A. Always Plan Ahead

Remember, our companion animals are at our mercy when it comes to being out in the sun. While we can choose whether or not to take a midday hike or sit out in the backyard for hours, they have to go along with the decisions we make, even if it is uncomfortable or potentially dangerous for them. Heat stroke illnesses and deaths spike in the summer, stemming from three main categories:

Prolonged exercise in full heat is dangerous. People who take their pet out to walk or run during the hottest time of the day and don’t realize their pet is overheating. Limit your exercise times to morning and evening during hot months.
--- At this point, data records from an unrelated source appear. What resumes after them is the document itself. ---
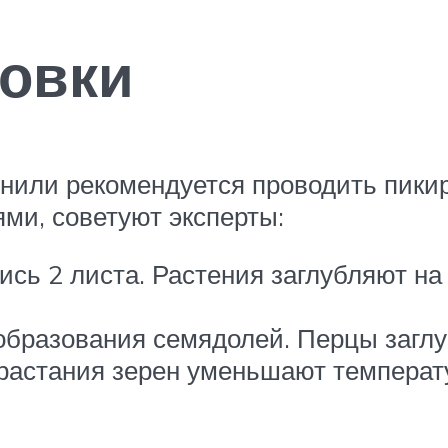
овки
нили рекомендуется проводить пикир
ми, советуют эксперты:
ись 2 листа. Растения заглубляют на
 образования семядолей. Перцы загл
орастания зерен уменьшают темпера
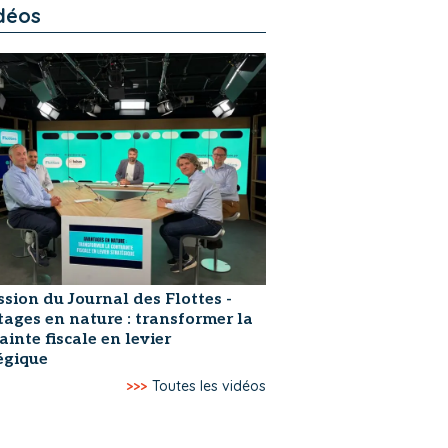
déos
ssion du Journal des Flottes -
ages en nature : transformer la
ainte fiscale en levier
égique
>>>
Toutes les vidéos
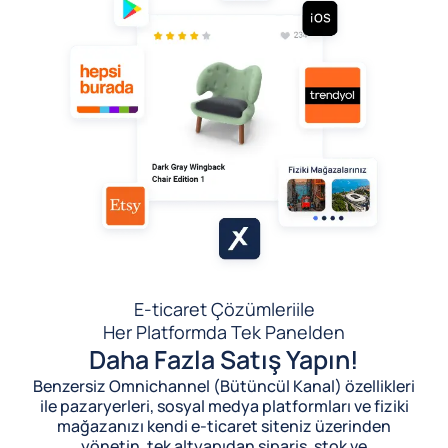
E-ticaret Çözümleri
ile
Her Platformda Tek Panelden
Daha Fazla Satış Yapın!
Benzersiz Omnichannel (Bütüncül Kanal) özellikleri
ile pazaryerleri, sosyal medya platformları ve fiziki
mağazanızı kendi e-ticaret siteniz üzerinden
yönetin, tek altyapıdan sipariş, stok ve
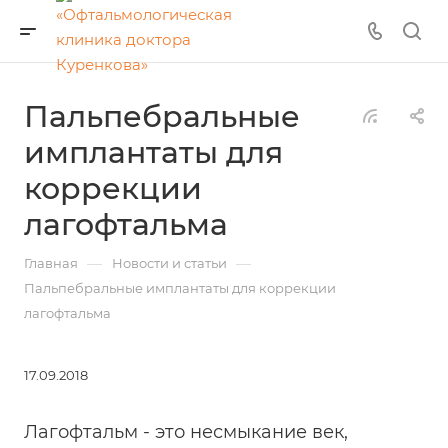
Пальпебральные
имплантаты для
коррекции
лагофтальма
—
—
Главная
Новости и статьи
Пальпебральные имплантаты для коррекции
лагофтальма
17.09.2018
Лагофтальм - это несмыкание век,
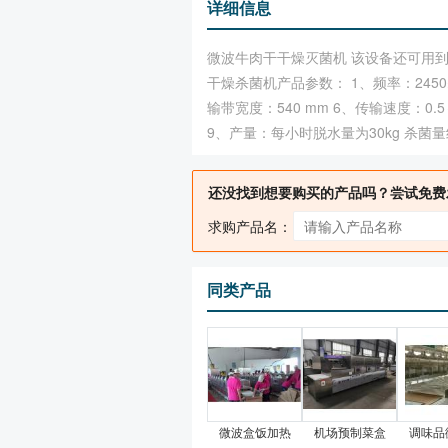
详细信息
微波牛肉干干燥灭菌机 该设备还可用
干燥杀菌机产品参数： 1、频率：2450±
输带宽度：540 mm 6、传输速度：0.5
9、产量：每小时脱水量为30kg 杀菌量约为
还没找到想要购买的产品吗？尝试免费
求购产品名：
同类产品
微波盒饭加热
机场预制菜盒
调味品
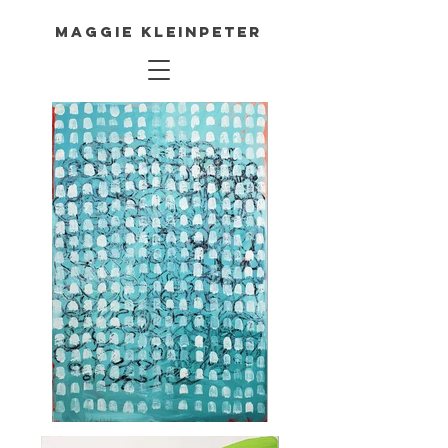
Maggie Kleinpeter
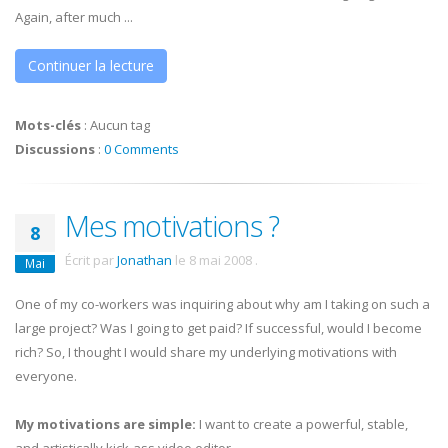
Again, after much ...
Continuer la lecture
Mots-clés
:
Aucun tag
Discussions
:
0 Comments
Mes motivations ?
8
Écrit par
Jonathan
le
8 mai 2008
.
Mai
One of my co-workers was inquiring about why am I taking on such a
large project? Was I going to get paid? If successful, would I become
rich? So, I thought I would share my underlying motivations with
everyone.
My motivations are simple:
I want to create a powerful, stable,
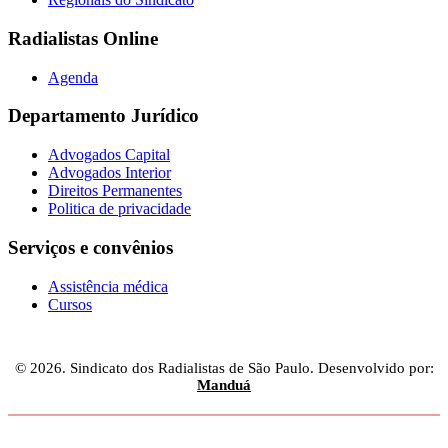
Radialistas Online
Agenda
Departamento Jurídico
Advogados Capital
Advogados Interior
Direitos Permanentes
Politica de privacidade
Serviços e convênios
Assistência médica
Cursos
© 2026. Sindicato dos Radialistas de São Paulo. Desenvolvido por:
Manduá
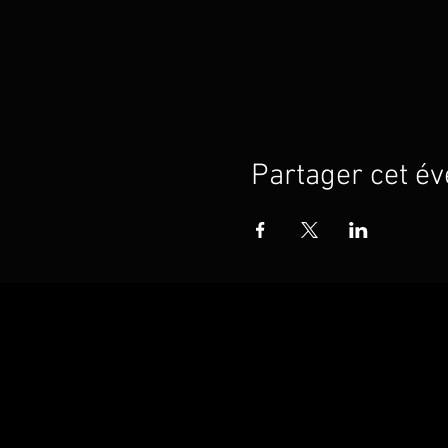
Partager cet é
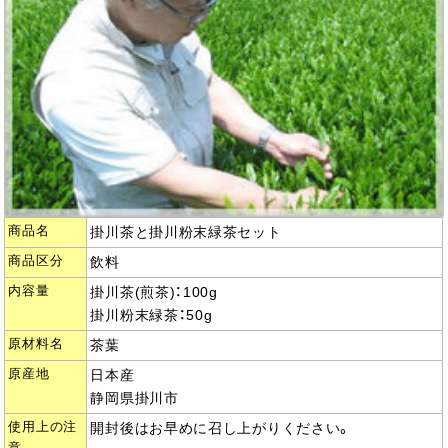
商品名
掛川茶と掛川粉末緑茶セット
商品区分
飲料
内容量
掛川茶(煎茶)：100g
掛川粉末緑茶：50g
原材料名
茶葉
原産地
日本産
静岡県掛川市
使用上の注
開封後はお早めに召し上がりください。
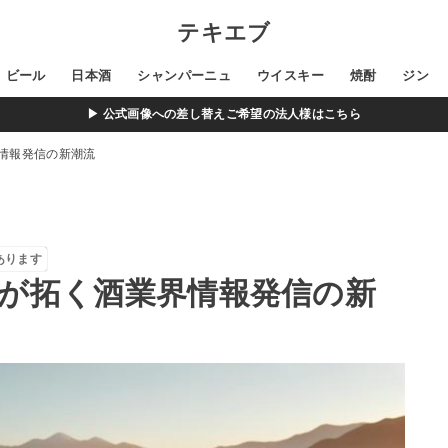
テキエブ
ビール
日本酒
シャンパーニュ
ウイスキー
焼酎
ジン
▶ 公式画像への差し替えご希望の法人様はこちら
界情報発信の新潮流
あります
ESが拓く酒業界情報発信の新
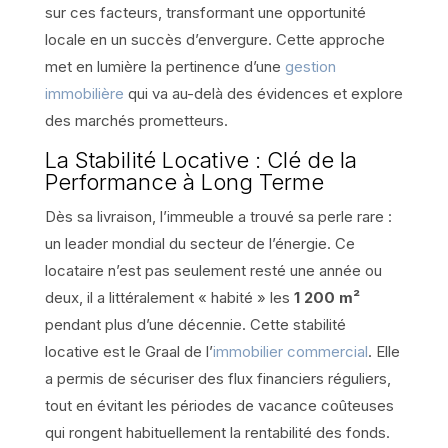
sur ces facteurs, transformant une opportunité
locale en un succès d’envergure. Cette approche
met en lumière la pertinence d’une
gestion
immobilière
qui va au-delà des évidences et explore
des marchés prometteurs.
La Stabilité Locative : Clé de la
Performance à Long Terme
Dès sa livraison, l’immeuble a trouvé sa perle rare :
un leader mondial du secteur de l’énergie. Ce
locataire n’est pas seulement resté une année ou
deux, il a littéralement « habité » les
1 200 m²
pendant plus d’une décennie. Cette stabilité
locative est le Graal de l’
immobilier commercial
. Elle
a permis de sécuriser des flux financiers réguliers,
tout en évitant les périodes de vacance coûteuses
qui rongent habituellement la rentabilité des fonds.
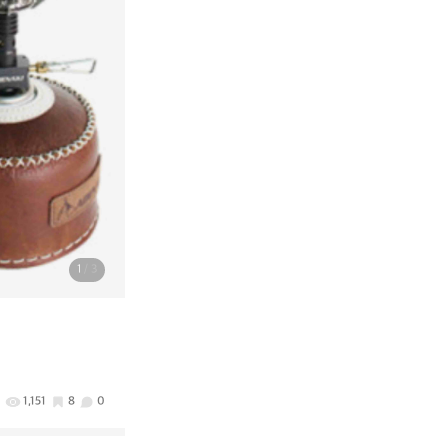
1
/ 3
1,151
8
0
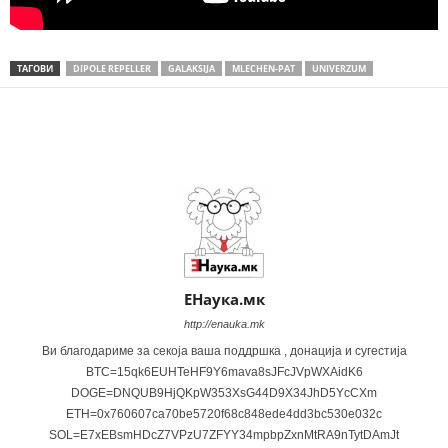
ТАГОВИ
DIPOLE REPELLER
GALAKSIJA
MLECHEN-PAT
UNIVERZUM
Share
ЕНаука.мк
http://enauka.mk
Ви благодариме за секоја ваша поддршка , донација и сугестија
BTC=15qk6EUHTeHF9Y6mava8sJFcJVpWXAidK6
DOGE=DNQUB9HjQKpW353XsG44D9X34JhD5YcCXm
ETH=0x760607ca70be5720f68c848ede4dd3bc530e032c
SOL=E7xEBsmHDcZ7VPzU7ZFYY34mpbpZxnMtRA9nTytDAmJt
Leaving pets in cars. It’s a myth that cracking the windows makes the car cooler ... it doesn’t! Another common misconception is that the outside temperature needs to be high for pets to suffer. On a sunny 70 degree day, the interior can reach 90 degrees in 30 minutes. In 85 degree weather, the temperature can reach 120 in the same period of time! If you can’t bring your dog or cat inside with you on your errands, let them stay home. It simply isn’t worth the risk.

Too much activity and not enough water. I’ve seen pets get heat stroke just from playing in the yard on a warm afternoon. If you’re planning on staying outside with your dog, make sure he or she has plenty of water to drink, a shady place to retreat to, and maybe even a sprinkler or wading pool to cool down in.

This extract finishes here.